## Problem statement:
An exact restatement of every record is required.
++++++++++++++++++++
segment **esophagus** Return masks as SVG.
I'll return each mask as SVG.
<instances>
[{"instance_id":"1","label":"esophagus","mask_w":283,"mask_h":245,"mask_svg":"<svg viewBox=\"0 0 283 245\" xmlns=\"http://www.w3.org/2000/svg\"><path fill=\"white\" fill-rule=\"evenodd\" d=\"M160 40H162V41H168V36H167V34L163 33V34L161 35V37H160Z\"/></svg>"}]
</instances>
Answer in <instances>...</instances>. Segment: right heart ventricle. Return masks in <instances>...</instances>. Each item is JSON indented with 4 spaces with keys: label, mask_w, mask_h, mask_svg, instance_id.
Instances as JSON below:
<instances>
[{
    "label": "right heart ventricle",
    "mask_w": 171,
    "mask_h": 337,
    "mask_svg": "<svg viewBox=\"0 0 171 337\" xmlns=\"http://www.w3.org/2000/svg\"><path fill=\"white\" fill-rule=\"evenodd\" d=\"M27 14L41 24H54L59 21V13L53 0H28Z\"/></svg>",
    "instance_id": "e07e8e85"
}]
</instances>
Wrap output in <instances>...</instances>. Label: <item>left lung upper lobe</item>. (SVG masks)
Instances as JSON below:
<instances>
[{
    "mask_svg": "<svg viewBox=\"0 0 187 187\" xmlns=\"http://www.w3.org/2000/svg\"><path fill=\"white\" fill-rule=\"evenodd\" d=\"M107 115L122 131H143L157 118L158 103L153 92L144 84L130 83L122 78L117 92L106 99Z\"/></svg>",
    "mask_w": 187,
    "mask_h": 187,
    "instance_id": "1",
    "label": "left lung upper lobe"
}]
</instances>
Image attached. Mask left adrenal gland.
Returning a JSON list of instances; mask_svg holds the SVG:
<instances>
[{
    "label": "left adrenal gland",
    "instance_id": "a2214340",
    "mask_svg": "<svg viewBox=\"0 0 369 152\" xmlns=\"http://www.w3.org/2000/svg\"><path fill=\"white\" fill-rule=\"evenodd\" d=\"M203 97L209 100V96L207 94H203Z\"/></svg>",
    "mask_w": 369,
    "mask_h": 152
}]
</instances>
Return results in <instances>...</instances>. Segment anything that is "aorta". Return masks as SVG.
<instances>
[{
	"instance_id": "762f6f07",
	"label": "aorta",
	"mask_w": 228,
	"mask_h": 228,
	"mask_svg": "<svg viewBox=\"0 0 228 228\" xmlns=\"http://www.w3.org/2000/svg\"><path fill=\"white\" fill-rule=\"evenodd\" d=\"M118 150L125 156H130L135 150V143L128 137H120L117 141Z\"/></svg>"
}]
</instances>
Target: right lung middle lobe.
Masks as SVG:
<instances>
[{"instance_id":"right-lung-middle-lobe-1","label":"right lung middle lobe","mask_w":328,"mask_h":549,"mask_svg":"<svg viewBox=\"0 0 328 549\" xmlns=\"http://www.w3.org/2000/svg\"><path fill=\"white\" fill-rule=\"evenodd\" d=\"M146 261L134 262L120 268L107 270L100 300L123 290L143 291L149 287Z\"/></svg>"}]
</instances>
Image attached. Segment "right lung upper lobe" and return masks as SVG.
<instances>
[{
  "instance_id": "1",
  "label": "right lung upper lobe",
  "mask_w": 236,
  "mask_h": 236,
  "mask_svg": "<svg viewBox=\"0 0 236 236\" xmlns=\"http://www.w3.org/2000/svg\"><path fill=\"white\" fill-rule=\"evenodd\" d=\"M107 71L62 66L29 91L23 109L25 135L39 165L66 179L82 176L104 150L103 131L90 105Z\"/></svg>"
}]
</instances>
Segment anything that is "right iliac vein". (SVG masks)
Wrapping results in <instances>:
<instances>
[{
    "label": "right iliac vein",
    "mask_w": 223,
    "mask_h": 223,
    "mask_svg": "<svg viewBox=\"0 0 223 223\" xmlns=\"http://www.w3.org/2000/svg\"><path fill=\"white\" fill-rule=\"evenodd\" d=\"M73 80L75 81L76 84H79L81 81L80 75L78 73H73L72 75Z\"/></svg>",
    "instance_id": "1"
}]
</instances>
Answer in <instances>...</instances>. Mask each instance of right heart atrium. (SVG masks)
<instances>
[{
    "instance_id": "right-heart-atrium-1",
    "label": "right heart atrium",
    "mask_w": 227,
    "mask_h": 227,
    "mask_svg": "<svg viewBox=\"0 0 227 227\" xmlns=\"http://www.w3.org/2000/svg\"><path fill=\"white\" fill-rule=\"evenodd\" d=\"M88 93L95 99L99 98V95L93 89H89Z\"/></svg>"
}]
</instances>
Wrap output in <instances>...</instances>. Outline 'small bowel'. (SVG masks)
++++++++++++++++++++
## Task result:
segment **esophagus** Return masks as SVG.
I'll return each mask as SVG.
<instances>
[{"instance_id":"1","label":"esophagus","mask_w":283,"mask_h":245,"mask_svg":"<svg viewBox=\"0 0 283 245\" xmlns=\"http://www.w3.org/2000/svg\"><path fill=\"white\" fill-rule=\"evenodd\" d=\"M160 40H162V41H168V36H167V34L163 33V34L161 35V37H160Z\"/></svg>"}]
</instances>
Answer in <instances>...</instances>. Segment: right heart ventricle. Return masks in <instances>...</instances>. Each item is JSON indented with 4 spaces with keys: label, mask_w, mask_h, mask_svg, instance_id.
Instances as JSON below:
<instances>
[{
    "label": "right heart ventricle",
    "mask_w": 171,
    "mask_h": 337,
    "mask_svg": "<svg viewBox=\"0 0 171 337\" xmlns=\"http://www.w3.org/2000/svg\"><path fill=\"white\" fill-rule=\"evenodd\" d=\"M27 14L41 24H54L59 21V13L53 0H28Z\"/></svg>",
    "instance_id": "e07e8e85"
}]
</instances>
Wrap output in <instances>...</instances>. Label: <item>left lung upper lobe</item>. (SVG masks)
Instances as JSON below:
<instances>
[{
    "mask_svg": "<svg viewBox=\"0 0 187 187\" xmlns=\"http://www.w3.org/2000/svg\"><path fill=\"white\" fill-rule=\"evenodd\" d=\"M107 115L122 131H143L157 118L158 103L153 92L144 84L130 83L122 78L117 92L106 99Z\"/></svg>",
    "mask_w": 187,
    "mask_h": 187,
    "instance_id": "1",
    "label": "left lung upper lobe"
}]
</instances>
Image attached. Mask left adrenal gland.
Returning a JSON list of instances; mask_svg holds the SVG:
<instances>
[{
    "label": "left adrenal gland",
    "instance_id": "a2214340",
    "mask_svg": "<svg viewBox=\"0 0 369 152\" xmlns=\"http://www.w3.org/2000/svg\"><path fill=\"white\" fill-rule=\"evenodd\" d=\"M203 97L209 100V96L207 94H203Z\"/></svg>",
    "mask_w": 369,
    "mask_h": 152
}]
</instances>
Return results in <instances>...</instances>. Segment anything that is "aorta". Return masks as SVG.
<instances>
[{
	"instance_id": "762f6f07",
	"label": "aorta",
	"mask_w": 228,
	"mask_h": 228,
	"mask_svg": "<svg viewBox=\"0 0 228 228\" xmlns=\"http://www.w3.org/2000/svg\"><path fill=\"white\" fill-rule=\"evenodd\" d=\"M118 150L125 156H130L135 150V143L128 137H120L117 141Z\"/></svg>"
}]
</instances>
Target: right lung middle lobe.
Masks as SVG:
<instances>
[{"instance_id":"right-lung-middle-lobe-1","label":"right lung middle lobe","mask_w":328,"mask_h":549,"mask_svg":"<svg viewBox=\"0 0 328 549\" xmlns=\"http://www.w3.org/2000/svg\"><path fill=\"white\" fill-rule=\"evenodd\" d=\"M146 261L134 262L120 268L107 270L100 300L123 290L143 291L149 287Z\"/></svg>"}]
</instances>
Image attached. Segment "right lung upper lobe" and return masks as SVG.
<instances>
[{
  "instance_id": "1",
  "label": "right lung upper lobe",
  "mask_w": 236,
  "mask_h": 236,
  "mask_svg": "<svg viewBox=\"0 0 236 236\" xmlns=\"http://www.w3.org/2000/svg\"><path fill=\"white\" fill-rule=\"evenodd\" d=\"M107 71L62 66L29 91L23 109L25 135L39 165L66 179L82 176L104 150L103 131L90 105Z\"/></svg>"
}]
</instances>
Segment anything that is "right iliac vein". (SVG masks)
Wrapping results in <instances>:
<instances>
[{
    "label": "right iliac vein",
    "mask_w": 223,
    "mask_h": 223,
    "mask_svg": "<svg viewBox=\"0 0 223 223\" xmlns=\"http://www.w3.org/2000/svg\"><path fill=\"white\" fill-rule=\"evenodd\" d=\"M73 80L75 81L76 84H79L81 81L80 75L78 73H73L72 75Z\"/></svg>",
    "instance_id": "1"
}]
</instances>
Answer in <instances>...</instances>. Mask each instance of right heart atrium. (SVG masks)
<instances>
[{
    "instance_id": "right-heart-atrium-1",
    "label": "right heart atrium",
    "mask_w": 227,
    "mask_h": 227,
    "mask_svg": "<svg viewBox=\"0 0 227 227\" xmlns=\"http://www.w3.org/2000/svg\"><path fill=\"white\" fill-rule=\"evenodd\" d=\"M88 93L95 99L99 98V95L93 89H89Z\"/></svg>"
}]
</instances>
Wrap output in <instances>...</instances>. Outline 'small bowel'. (SVG masks)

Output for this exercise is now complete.